**Task:** Every record below must be retyped exactly, with the pictures left out.

**Material provided:**
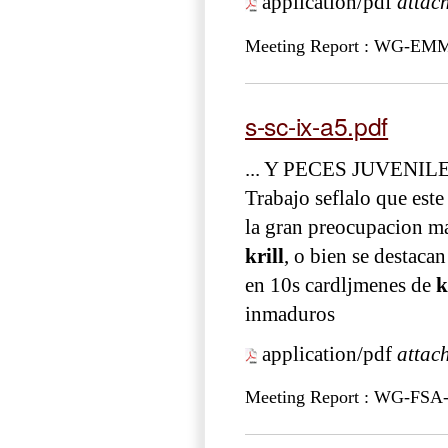
application/pdf
attac
Meeting Report : WG-EM
s-sc-ix-a5.pdf
... Y PECES JUVENI
Trabajo seflalo que este
la gran preocupacion ma
krill
, o bien se destaca
en 10s cardljmenes de
k
inmaduros
application/pdf
attac
Meeting Report : WG-FSA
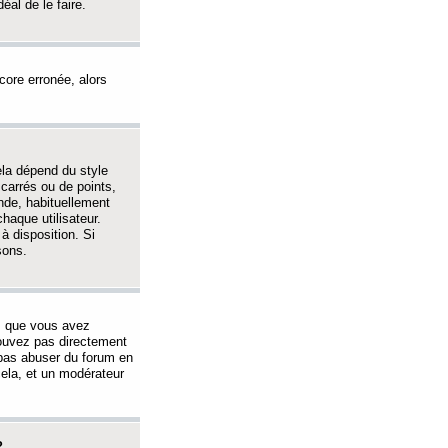
éal de le faire.
ncore erronée, alors
ela dépend du style
 carrés ou de points,
nde, habituellement
haque utilisateur.
à disposition. Si
sons.
s que vous avez
 pouvez pas directement
 pas abuser du forum en
ela, et un modérateur
?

**Exercise result:**
application/pdf
attac
Meeting Report : WG-EM
s-sc-ix-a5.pdf
... Y PECES JUVENI
Trabajo seflalo que este
la gran preocupacion ma
krill
, o bien se destaca
en 10s cardljmenes de
k
inmaduros
application/pdf
attac
Meeting Report : WG-FSA
éal de le faire.
ncore erronée, alors
ela dépend du style
 carrés ou de points,
nde, habituellement
haque utilisateur.
à disposition. Si
sons.
s que vous avez
 pouvez pas directement
 pas abuser du forum en
ela, et un modérateur
?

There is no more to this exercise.